The Forex (FX) market is shaped by liquidity fluctuations, which can cause return volatility and price increases. Identifying and predicting unusual Forex returns is important for risk management and trading strategies.
In this post, we explore two advanced approaches that allow investment experts to better understand and predict market changes. By integrating liquidity metrics with forecasting algorithms, investors can gain deeper insight into return behavior and improve risk-adjusted decisions.
The first approach focuses on outlier detection, where robust statistical methods separate periods with very large priced movements. These detected outliers are predicted using machine learning models informed by liquidity metrics, along with key macroeconomic indicators. The second approach directly targets the fluidity regime and employs a regime switching model to distinguish between hypofluid conditions and hyperfluidity. Subsequent return analysis within each regime reveals how risk is magnified in a low-liquid environment.
The patterns observed in the major currency pairs suggest that periods of liquidity decline are consistent with abnormal price behavior. Researchers like Mancini et al. and Karnaukh et al. We have demonstrated that liquidity risk, often measured through bid diffusion or market depth, is a factor in price. Rime et al. Others such as highlight how liquidity and information proxy can improve FX forecasting.
Based on these findings, there are two possible ways to tackle abnormal returns by leveraging machine learning methods and liquidity metrics.

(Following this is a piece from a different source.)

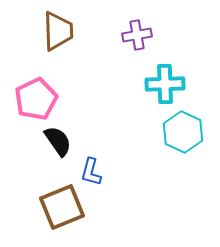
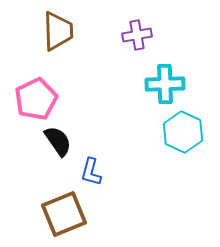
brown square: moved 2 px right, 7 px down
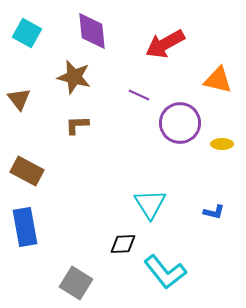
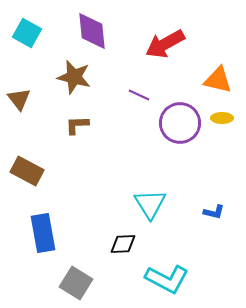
yellow ellipse: moved 26 px up
blue rectangle: moved 18 px right, 6 px down
cyan L-shape: moved 2 px right, 7 px down; rotated 24 degrees counterclockwise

An extraordinary return approach
Outlier
The first approach is to treat an unusual weekly return, i.e. outliers, as the main target. Practitioners collect weekly returns for various currency pairs and apply simple robust methods such as median absolute deviation (MAD) or more sophisticated clustering algorithms such as density-based non-parametric algorithms (DBSCAN) to detect outliers.

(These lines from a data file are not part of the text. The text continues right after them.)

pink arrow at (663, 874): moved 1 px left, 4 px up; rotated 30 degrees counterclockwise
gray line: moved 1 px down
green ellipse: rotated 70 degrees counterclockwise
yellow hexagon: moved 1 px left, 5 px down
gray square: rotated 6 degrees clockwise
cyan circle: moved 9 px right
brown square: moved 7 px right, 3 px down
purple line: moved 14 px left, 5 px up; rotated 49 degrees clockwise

Once identified, these anomalous returns can be predicted by classification models such as logistic regression, random forests, or gradient boost machines using liquidity measurements (BID – ASK spreads, price impact, trading volumes) and macroeconomic factors (e.g. VIX, interest rate differentials, or investor investors). The performance of these models can be assessed using metrics such as accuracy, accuracy, recall, or areas under the ROC curve so that prediction power is tested from the sample.
Liquidity Regime
The second approach shifts emphasis on identifying the liquidity regime itself before linking to returns. Here, liquidity variables such as Bid-Ask spreads, trading volumes, or integrated liquidity proxy are sometimes fed into hidden Markov models to determine the state corresponding to high or low liquidity.
Once these regimes are established, weekly returns will be analyzed under the general regime, and shed light on how outliers and tail risks are possible during hypofluidity periods. This method also provides insight into the probability of transition between different fluidity states. This is essential to measure the likelihood of sudden change and to provide a deeper understanding of return dynamics. Natural extensions could combine both approaches by first identifying the fluidity regime and using a specific regime signal as an input function in a machine learning setup to predict or flag outliers.
In both scenarios, challenges include potential limitations on data availability, the complexity of calibration of high-frequency measurements for weekly forecasts, and the fact that administration boundaries are often blurred around macro events or central bank announcements. Analyzing emerging markets or currencies that normally trade lower amounts can cause different results.
Ultimately, the value of either approach depends on the amount and quality of liquidity data, the careful design of outlier or regime detection algorithms, and the ability to marry these with a powerful predictive model that can adapt to changing market conditions.

Important points
Navigating the volatility of the Forex market requires more than traditional analysis. Fluidity models and machine learning technologies can provide advantages in detecting and predicting anomalous returns. Through outlier detection or liquidity regime modelling, these approaches help investors identify hidden patterns that drive price movements. However, data quality, model calibration and macroeconomic events remain important issues. A well-designed adaptive framework that integrates liquidity dynamics with predictive analytics can enhance investment strategies and risk management in the evolving Forex market.